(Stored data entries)
____

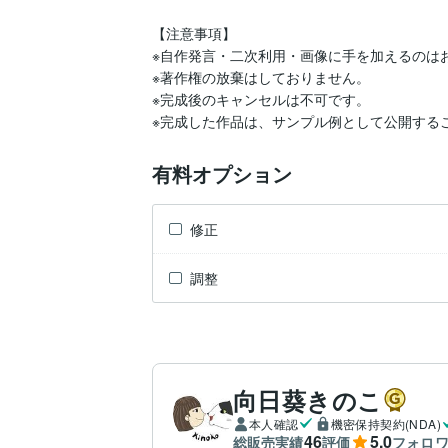
【注意事項】

※自作発言・二次利用・画像に手を加えるのはお
※著作権の放棄はしておりません。

※完成後のキャンセルは不可です。

※完成した作品は、サンプル例として公開する
有料オプション
修正
調整
向日葵きのこ
本人確認
機密保持契約(NDA)
46
5.0
総販売実績
評価
フォロ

____

**EXERCISE**.
Every entry above is to be transcribed exactly, with all pictures left out.

**RESPONSE AREA**.
【注意事項】

※自作発言・二次利用・画像に手を加えるのはお
※著作権の放棄はしておりません。

※完成後のキャンセルは不可です。

※完成した作品は、サンプル例として公開する
有料オプション
修正
調整
向日葵きのこ
本人確認
機密保持契約(NDA)
46
5.0
総販売実績
評価
フォロ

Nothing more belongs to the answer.